- _DATA IN THIS EXERCISE_
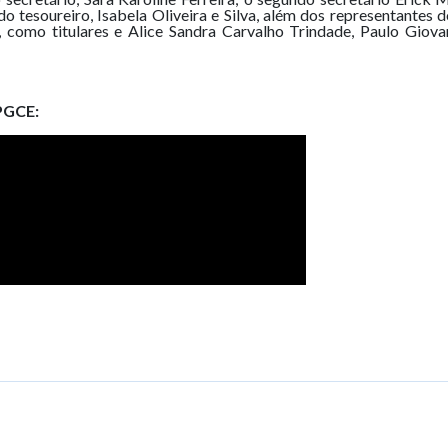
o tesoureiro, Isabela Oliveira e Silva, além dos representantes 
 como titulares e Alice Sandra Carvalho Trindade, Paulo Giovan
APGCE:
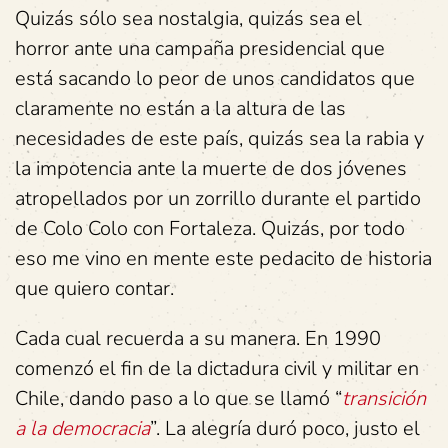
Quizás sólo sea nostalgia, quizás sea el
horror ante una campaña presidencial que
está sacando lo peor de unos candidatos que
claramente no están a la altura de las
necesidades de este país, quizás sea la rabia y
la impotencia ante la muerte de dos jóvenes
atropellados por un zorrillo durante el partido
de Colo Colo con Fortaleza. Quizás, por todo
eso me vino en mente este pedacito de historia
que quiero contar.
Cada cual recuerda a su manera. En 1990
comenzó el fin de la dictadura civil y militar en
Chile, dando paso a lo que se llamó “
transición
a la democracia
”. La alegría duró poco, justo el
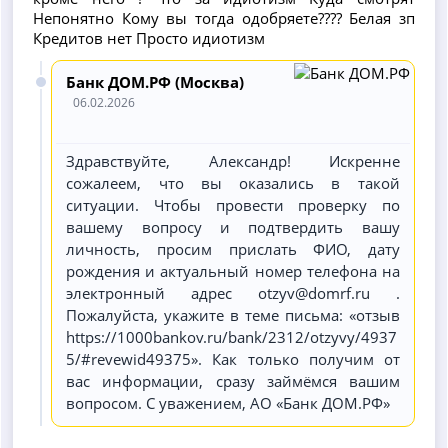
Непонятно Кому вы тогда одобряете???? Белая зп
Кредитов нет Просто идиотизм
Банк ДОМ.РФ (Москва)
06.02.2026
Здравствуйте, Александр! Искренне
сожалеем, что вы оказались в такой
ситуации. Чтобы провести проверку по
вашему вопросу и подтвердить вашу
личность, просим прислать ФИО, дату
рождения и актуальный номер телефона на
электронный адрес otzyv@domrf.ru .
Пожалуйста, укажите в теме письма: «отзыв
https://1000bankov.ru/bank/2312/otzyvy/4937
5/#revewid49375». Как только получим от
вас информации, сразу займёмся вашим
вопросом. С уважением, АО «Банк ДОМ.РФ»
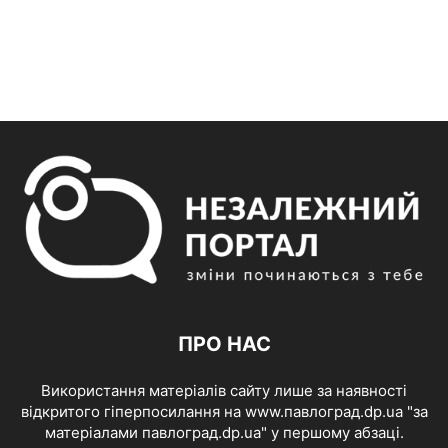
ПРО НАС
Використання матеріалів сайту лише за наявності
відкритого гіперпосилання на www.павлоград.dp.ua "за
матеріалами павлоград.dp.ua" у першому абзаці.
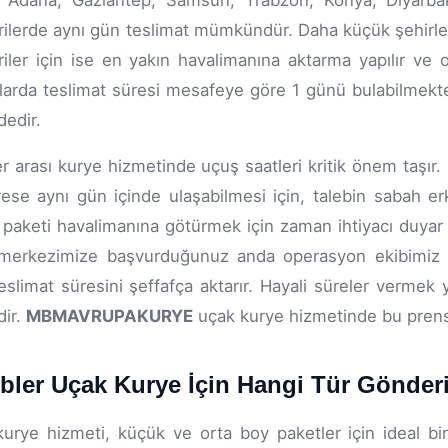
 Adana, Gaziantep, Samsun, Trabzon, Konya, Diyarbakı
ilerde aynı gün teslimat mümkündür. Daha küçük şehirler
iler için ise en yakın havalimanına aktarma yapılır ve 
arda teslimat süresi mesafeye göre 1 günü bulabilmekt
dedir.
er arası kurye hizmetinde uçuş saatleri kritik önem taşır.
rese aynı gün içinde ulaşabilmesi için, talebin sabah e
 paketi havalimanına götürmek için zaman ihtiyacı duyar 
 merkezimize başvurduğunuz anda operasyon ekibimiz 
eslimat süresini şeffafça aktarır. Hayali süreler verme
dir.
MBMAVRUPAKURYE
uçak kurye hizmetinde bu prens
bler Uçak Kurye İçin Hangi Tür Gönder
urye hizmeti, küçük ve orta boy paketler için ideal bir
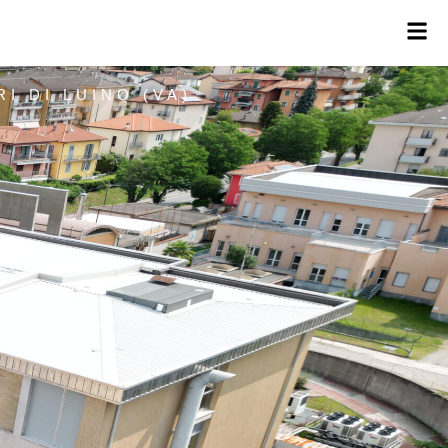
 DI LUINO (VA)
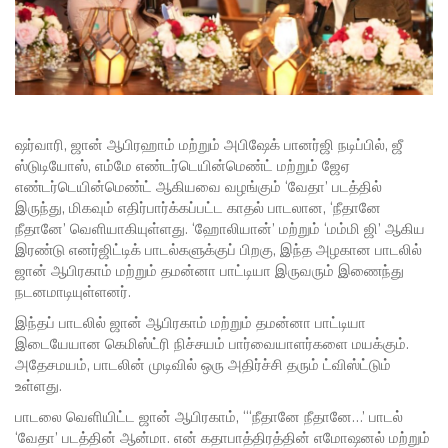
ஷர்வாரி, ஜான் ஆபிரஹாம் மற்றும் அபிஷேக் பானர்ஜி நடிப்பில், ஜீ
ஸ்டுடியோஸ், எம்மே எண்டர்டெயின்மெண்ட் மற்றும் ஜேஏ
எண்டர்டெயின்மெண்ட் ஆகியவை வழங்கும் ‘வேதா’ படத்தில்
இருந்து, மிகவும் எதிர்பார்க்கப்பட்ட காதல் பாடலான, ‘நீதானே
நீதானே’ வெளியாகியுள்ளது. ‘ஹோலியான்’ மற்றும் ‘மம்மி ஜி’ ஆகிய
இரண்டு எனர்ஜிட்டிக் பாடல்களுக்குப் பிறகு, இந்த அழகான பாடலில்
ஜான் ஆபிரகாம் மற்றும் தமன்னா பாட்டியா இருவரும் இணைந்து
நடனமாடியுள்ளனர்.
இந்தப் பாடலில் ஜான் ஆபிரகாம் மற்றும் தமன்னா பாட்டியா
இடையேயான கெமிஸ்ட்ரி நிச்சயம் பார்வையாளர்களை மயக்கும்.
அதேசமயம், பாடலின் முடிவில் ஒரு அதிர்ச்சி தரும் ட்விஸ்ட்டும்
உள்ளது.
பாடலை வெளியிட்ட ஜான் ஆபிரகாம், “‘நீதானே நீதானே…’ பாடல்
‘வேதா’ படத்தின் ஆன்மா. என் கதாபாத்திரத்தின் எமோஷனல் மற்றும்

- _YOUR OBJECTIVE_
Each line of the material needs to be given again exactly, without any of its pictures.

- _ANSWER TO THE EXERCISE_
o tesoureiro, Isabela Oliveira e Silva, além dos representantes 
 como titulares e Alice Sandra Carvalho Trindade, Paulo Giovan
APGCE:
Quizás sólo sea nostalgia, quizás sea el
horror ante una campaña presidencial que
está sacando lo peor de unos candidatos que
claramente no están a la altura de las
necesidades de este país, quizás sea la rabia y
la impotencia ante la muerte de dos jóvenes
atropellados por un zorrillo durante el partido
de Colo Colo con Fortaleza. Quizás, por todo
eso me vino en mente este pedacito de historia
que quiero contar.
Cada cual recuerda a su manera. En 1990
comenzó el fin de la dictadura civil y militar en
Chile, dando paso a lo que se llamó “
transición
a la democracia
”. La alegría duró poco, justo el
Непонятно Кому вы тогда одобряете???? Белая зп
Кредитов нет Просто идиотизм
Банк ДОМ.РФ (Москва)
06.02.2026
Здравствуйте, Александр! Искренне
сожалеем, что вы оказались в такой
ситуации. Чтобы провести проверку по
вашему вопросу и подтвердить вашу
личность, просим прислать ФИО, дату
рождения и актуальный номер телефона на
электронный адрес otzyv@domrf.ru .
Пожалуйста, укажите в теме письма: «отзыв
https://1000bankov.ru/bank/2312/otzyvy/4937
5/#revewid49375». Как только получим от
вас информации, сразу займёмся вашим
вопросом. С уважением, АО «Банк ДОМ.РФ»
ПРО НАС
Використання матеріалів сайту лише за наявності
відкритого гіперпосилання на www.павлоград.dp.ua "за
матеріалами павлоград.dp.ua" у першому абзаці.
 Adana, Gaziantep, Samsun, Trabzon, Konya, Diyarbakı
ilerde aynı gün teslimat mümkündür. Daha küçük şehirler
iler için ise en yakın havalimanına aktarma yapılır ve 
arda teslimat süresi mesafeye göre 1 günü bulabilmekt
dedir.
er arası kurye hizmetinde uçuş saatleri kritik önem taşır.
rese aynı gün içinde ulaşabilmesi için, talebin sabah e
 paketi havalimanına götürmek için zaman ihtiyacı duyar 
 merkezimize başvurduğunuz anda operasyon ekibimiz 
eslimat süresini şeffafça aktarır. Hayali süreler verme
dir.
MBMAVRUPAKURYE
uçak kurye hizmetinde bu prens
bler Uçak Kurye İçin Hangi Tür Gönder
urye hizmeti, küçük ve orta boy paketler için ideal bir
 DI LUINO (VA)
ஷர்வாரி, ஜான் ஆபிரஹாம் மற்றும் அபிஷேக் பானர்ஜி நடிப்பில், ஜீ
ஸ்டுடியோஸ், எம்மே எண்டர்டெயின்மெண்ட் மற்றும் ஜேஏ
எண்டர்டெயின்மெண்ட் ஆகியவை வழங்கும் ‘வேதா’ படத்தில்
இருந்து, மிகவும் எதிர்பார்க்கப்பட்ட காதல் பாடலான, ‘நீதானே
நீதானே’ வெளியாகியுள்ளது. ‘ஹோலியான்’ மற்றும் ‘மம்மி ஜி’ ஆகிய
இரண்டு எனர்ஜிட்டிக் பாடல்களுக்குப் பிறகு, இந்த அழகான பாடலில்
ஜான் ஆபிரகாம் மற்றும் தமன்னா பாட்டியா இருவரும் இணைந்து
நடனமாடியுள்ளனர்.
இந்தப் பாடலில் ஜான் ஆபிரகாம் மற்றும் தமன்னா பாட்டியா
இடையேயான கெமிஸ்ட்ரி நிச்சயம் பார்வையாளர்களை மயக்கும்.
அதேசமயம், பாடலின் முடிவில் ஒரு அதிர்ச்சி தரும் ட்விஸ்ட்டும்
உள்ளது.
பாடலை வெளியிட்ட ஜான் ஆபிரகாம், “‘நீதானே நீதானே…’ பாடல்
‘வேதா’ படத்தின் ஆன்மா. என் கதாபாத்திரத்தின் எமோஷனல் மற்றும்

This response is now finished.